En mi caso, y sé que es un defecto, porque los elogios hacen que eleve el nivel de exigencia y analice lo leído con más rigurosidad que de ordinario.

Eso me sucedió con el libro anterior de Tatiana Tîbuleac, El verano en que mi madre tuvo los ojos verdes, y ha vuelto a sucederme con el que hoy traigo a Opticks de la autora moldava, El jardín de vidrio, que acaba de editar Impedimenta.

En El jardín de vidrio, la protagonista, Lastochka, cuenta su historia en primera persona.
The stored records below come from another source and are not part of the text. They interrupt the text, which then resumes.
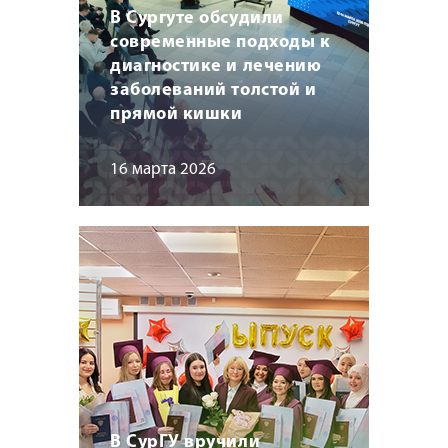
В Сургуте обсудили
современные подходы к
диагностике и лечению
заболеваний толстой и
прямой кишки
16 марта 2026
В СурГУ вручили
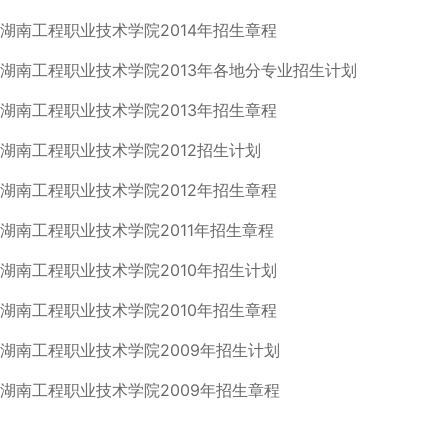
湖南工程职业技术学院2014年招生章程
湖南工程职业技术学院2013年各地分专业招生计划
湖南工程职业技术学院2013年招生章程
湖南工程职业技术学院2012招生计划
湖南工程职业技术学院2012年招生章程
湖南工程职业技术学院2011年招生章程
湖南工程职业技术学院2010年招生计划
湖南工程职业技术学院2010年招生章程
湖南工程职业技术学院2009年招生计划
湖南工程职业技术学院2009年招生章程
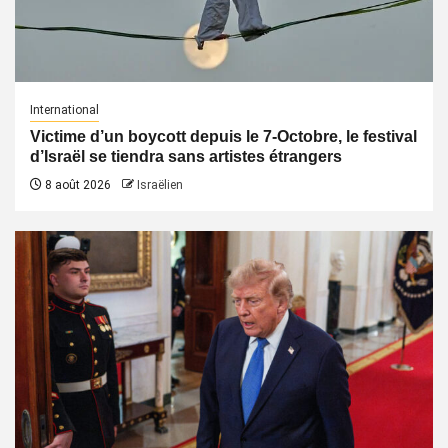
International
Victime d’un boycott depuis le 7-Octobre, le festival
d’Israël se tiendra sans artistes étrangers
8 août 2026
Israëlien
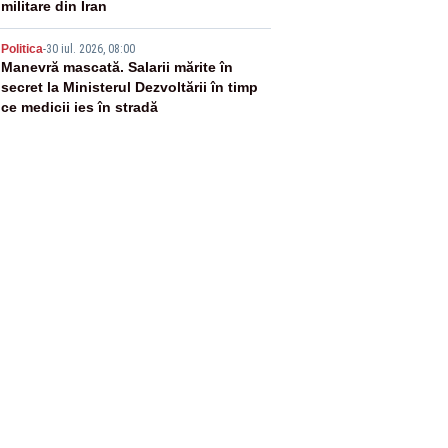
militare din Iran
5
Politica
-
30 iul. 2026, 08:00
Manevră mascată. Salarii mărite în
secret la Ministerul Dezvoltării în timp
ce medicii ies în stradă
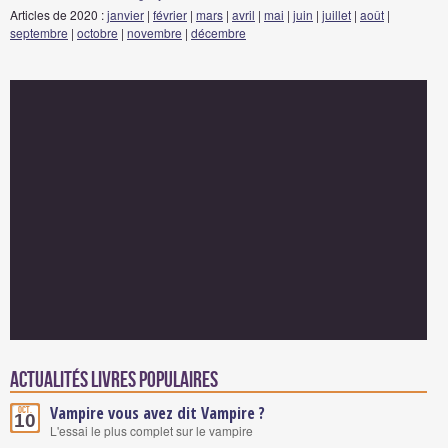
Articles de 2020 :
janvier
|
février
|
mars
|
avril
|
mai
|
juin
|
juillet
|
août
|
septembre
|
octobre
|
novembre
|
décembre
Actualités Livres populaires
Vampire vous avez dit Vampire ?
Oct.
10
L'essai le plus complet sur le vampire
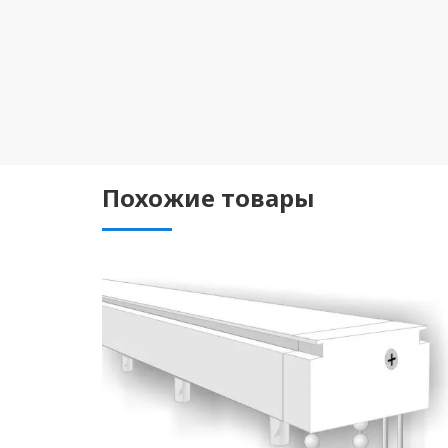
Похожие товары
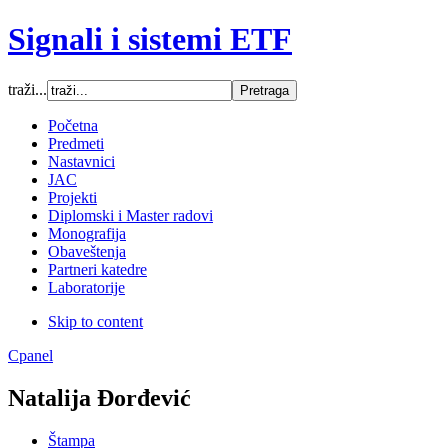
Signali i sistemi ETF
traži...
Font Size
Početna
Predmeti
Increase font size
Nastavnici
Decrease font size
JAC
Default font size
Projekti
Diplomski i Master radovi
SCREEN
Monografija
Obaveštenja
Wide (default)
Partneri katedre
Fluid
Laboratorije
Narrow
Skip to content
Apply
Reset
Cpanel
Natalija Đorđević
Štampa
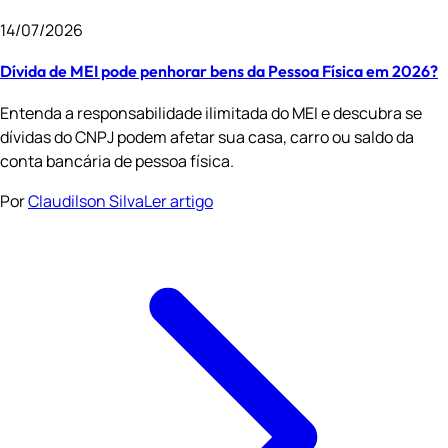
14/07/2026
Dívida de MEI pode penhorar bens da Pessoa Física em 2026?
Entenda a responsabilidade ilimitada do MEI e descubra se
dívidas do CNPJ podem afetar sua casa, carro ou saldo da
conta bancária de pessoa física.
Por
Claudilson Silva
Ler artigo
Desde que a los 7 años la directora del orfanato en el que vivía la elige, de entre todos los huérfanos, para irse con la anciana Tamara Lavlovna,  que la necesita de ayudante en su recogida de botellas de vidrio por las calles de la ciudad; hasta que, ya adulta, ejerce como médico, tiene una hija con discapacidad y un marido que va y que viene.

En ocasiones, el relato adquiere la forma de una carta que la niña escribe a los padres que no conoció, recriminándoles su abandono. “Tal vez, al arrojarme a mí al hoyo, como si fuera basura, hayáis podido volar en esta vida tal y como soñabais: muy alto, libres”.

La narración no es lineal, avanza y retrocede según los recuerdos de Lastochka que, de alguna manera, corren parejos a la historia de Moldavia, que de 1918 a 1921 fue una república socialista soviética dominada por Rusia, y a partir de 1921, con la perestroika de Gorbachov, una república independiente.

Durante la época de la dominación soviética, el idioma oficial de la república fue el ruso, una lengua que Tamara Lavlovna hace aprender a la pequeña huérfana a base de golpes, insistiendo en que sin dominarla le será muy difícil ascender en la escala social.

A esta imposición se refiere la autora en el prólogo del libro. “Vivimos con la lengua moldava durante medio siglo, como vivirías con alguien a quien conoces de toda la vida y pierde la cabeza de la noche a la mañana… Me he preguntado muchas veces cómo puedes odiar la lengua en la que te sabes todos los cuentos y todas las canciones”.

El jardín de vidrio tiene 365 páginas y 167 capítulos, algunos de ellos muy breves. Los que prefiero son aquellos en los que Tatiana Tîbuleac se centra en la vida de la niña: el barrio que la acoge y las personas que viven en él: procedencias, costumbres, relaciones, historias personales… descrito todo con minuciosidad y realismo a la vez que belleza, mientras el tiempo pasa, las estaciones se van sucediendo, los niños crecen y aparecen amores y relaciones nuevas.

Son también reseñables los cambios en la anciana que recoge botellas que, en su dureza, no carece de ternura y cariño hacia su pequeña ayudante. O la propia evolución de la cría; la cual, tras la dramática experiencia del orfanato, quiere ver en ella a la madre que nunca conoció.

Sin embargo, no está nada claro el proceso que la lleva a ser médico ni la relación con el padre de su hija ni otras muchas cuestiones de su vida de adulta, así como el devenir histórico que conduce a Moldavia hasta la independencia.

Así que, en algunos momentos, el libro parece quedar reducido a un ejercicio de estilo excelente (Tatiana Tîbuleac escribe muy bien); no obstante, da la impresión que la intención que subyace tras ese ejercicio de estilo es que la historia resulte más larga.

Una historia que tiene como valioso hilo conductor la mirada crítica y reflexiva de la autora sobre el pasado y el presente de los protagonistas, pero que la incorporación a la misma de sucesos y detalles poco significativos, unido a las lagunas en el contenido a las que me he referido antes, restan agilidad y claridad.